→ **TASK DETAILS**
An exact transcription of every record is needed, leaving out the pictures.

→ **RECORDS TO PROCESS**
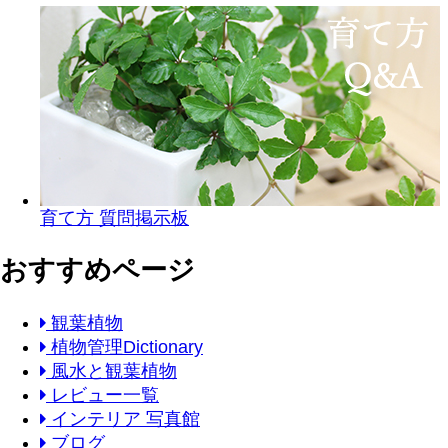
育て方 質問掲示板
おすすめページ
観葉植物
植物管理Dictionary
風水と観葉植物
レビュー一覧
インテリア 写真館
ブログ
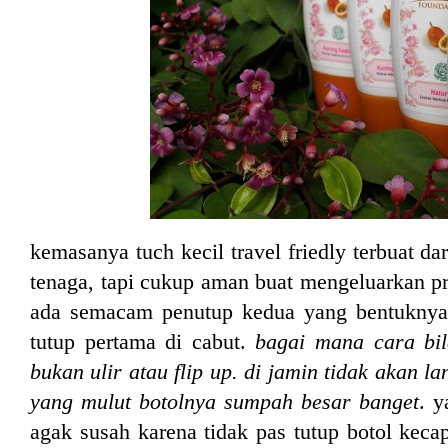
kemasanya tuch kecil travel friedly terbuat dar
tenaga, tapi cukup aman buat mengeluarkan pro
ada semacam penutup kedua yang bentuknya s
tutup pertama di cabut.
bagai mana cara bil
bukan ulir atau flip up.
di jamin tidak akan la
yang mulut botolnya sumpah besar banget
. 
agak susah karena tidak pas tutup botol keca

→ **TASK ANSWER**
育て方 質問掲示板
おすすめページ
観葉植物
植物管理Dictionary
風水と観葉植物
レビュー一覧
インテリア 写真館
ブログ
kemasanya tuch kecil travel friedly terbuat dar
tenaga, tapi cukup aman buat mengeluarkan pro
ada semacam penutup kedua yang bentuknya s
tutup pertama di cabut.
bagai mana cara bil
bukan ulir atau flip up.
di jamin tidak akan la
yang mulut botolnya sumpah besar banget
. 
agak susah karena tidak pas tutup botol keca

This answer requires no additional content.